(WHAT YOU ARE ASKED TO DO)
Write out all of the records exactly once more and skip the images.

*** RECORDED DATA Section Begins ***

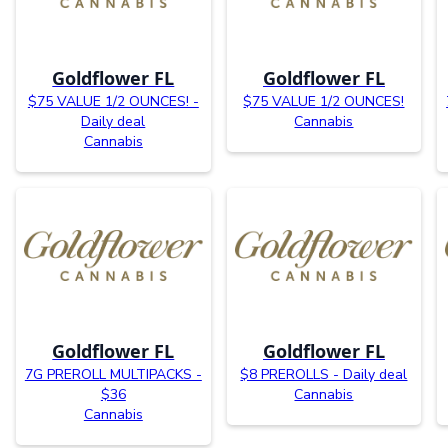
Goldflower FL
Goldflower FL
$75 VALUE 1/2 OUNCES! -
$75 VALUE 1/2 OUNCES!
Daily deal
Cannabis
Cannabis
Goldflower FL
Goldflower FL
7G PREROLL MULTIPACKS -
$8 PREROLLS - Daily deal
$36
Cannabis
Cannabis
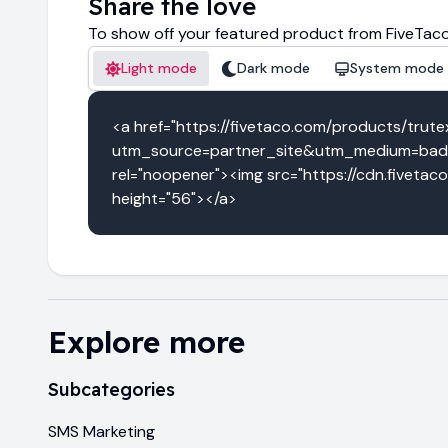
Share the love
To show off your featured product from FiveTaco
Light mode
Dark mode
System mode
<a href="https://fivetaco.com/products/trute
utm_source=partner_site&utm_medium=badg
rel="noopener"><img src="https://cdn.fivetac
height="56"></a>
Explore more
Subcategories
SMS Marketing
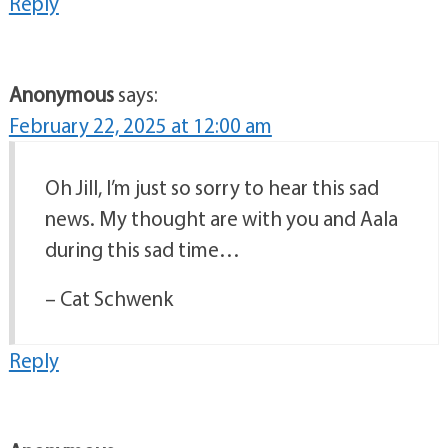
Reply
Anonymous
says:
February 22, 2025 at 12:00 am
Oh Jill, I’m just so sorry to hear this sad
news. My thought are with you and Aala
during this sad time…
– Cat Schwenk
Reply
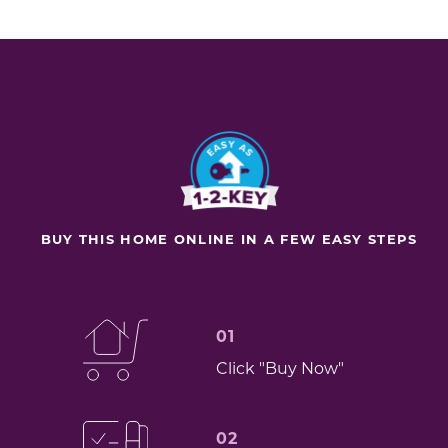
BUY THIS HOME ONLINE IN A FEW EASY STEPS
01
Click "Buy Now"
02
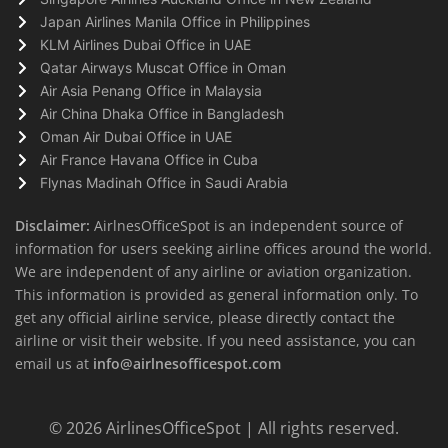
Japan Airlines Manila Office in Philippines
KLM Airlines Dubai Office in UAE
Qatar Airways Muscat Office in Oman
Air Asia Penang Office in Malaysia
Air China Dhaka Office in Bangladesh
Oman Air Dubai Office in UAE
Air France Havana Office in Cuba
Flynas Madinah Office in Saudi Arabia
Disclaimer:
AirlnesOfficeSpot is an independent source of
information for users seeking airline offices around the world.
We are independent of any airline or aviation organization.
This information is provided as general information only. To
get any official airline service, please directly contact the
airline or visit their website. If you need assistance, you can
email us at
info@airlnesofficespot.com
© 2026
AirlinesOfficeSpot
| All rights reserved.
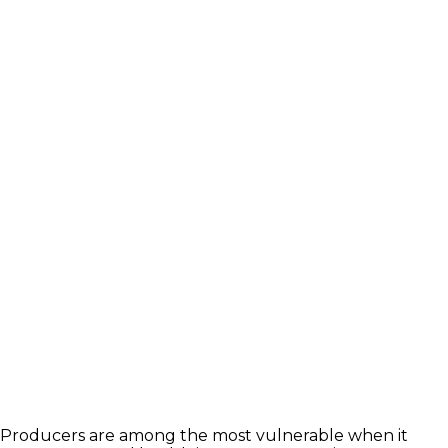
Links
Wellington & Municipalities
Government of Ontario
Government of Canada
Agriculture Related Links
About Agriculture in Wellington
/WFA lobbying
Wellington County Agri-Food System Study
Wellington County Zoning Bylaw Guide and
Template
WFA Lobbying & Letters
Welcome to Wellington County and Rural
Ontario
Bursary
2023-2024 Awards
WFA Bursary Criteria & Applicaton
Producers are among the most vulnerable when it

*** RECORDED DATA Section Ends ***

(OUTPUT FOR THIS EXERCISE)
Goldflower FL
Goldflower FL
$75 VALUE 1/2 OUNCES! -
$75 VALUE 1/2 OUNCES!
Daily deal
Cannabis
Cannabis
Goldflower FL
Goldflower FL
7G PREROLL MULTIPACKS -
$8 PREROLLS - Daily deal
$36
Cannabis
Cannabis
Share the love
To show off your featured product from FiveTaco
Light mode
Dark mode
System mode
<a href="https://fivetaco.com/products/trute
utm_source=partner_site&utm_medium=badg
rel="noopener"><img src="https://cdn.fivetac
height="56"></a>
Explore more
Subcategories
SMS Marketing
Reply
Anonymous
says:
February 22, 2025 at 12:00 am
Oh Jill, I’m just so sorry to hear this sad
news. My thought are with you and Aala
during this sad time…
– Cat Schwenk
Reply
BUY THIS HOME ONLINE IN A FEW EASY STEPS
01
Click "Buy Now"
02
Japan Airlines Manila Office in Philippines
KLM Airlines Dubai Office in UAE
Qatar Airways Muscat Office in Oman
Air Asia Penang Office in Malaysia
Air China Dhaka Office in Bangladesh
Oman Air Dubai Office in UAE
Air France Havana Office in Cuba
Flynas Madinah Office in Saudi Arabia
Disclaimer:
AirlnesOfficeSpot is an independent source of
information for users seeking airline offices around the world.
We are independent of any airline or aviation organization.
This information is provided as general information only. To
get any official airline service, please directly contact the
airline or visit their website. If you need assistance, you can
email us at
info@airlnesofficespot.com
© 2026
AirlinesOfficeSpot
| All rights reserved.
Links
Wellington & Municipalities
Government of Ontario
Government of Canada
Agriculture Related Links
About Agriculture in Wellington
/WFA lobbying
Wellington County Agri-Food System Study
Wellington County Zoning Bylaw Guide and
Template
WFA Lobbying & Letters
Welcome to Wellington County and Rural
Ontario
Bursary
2023-2024 Awards
WFA Bursary Criteria & Applicaton
Producers are among the most vulnerable when it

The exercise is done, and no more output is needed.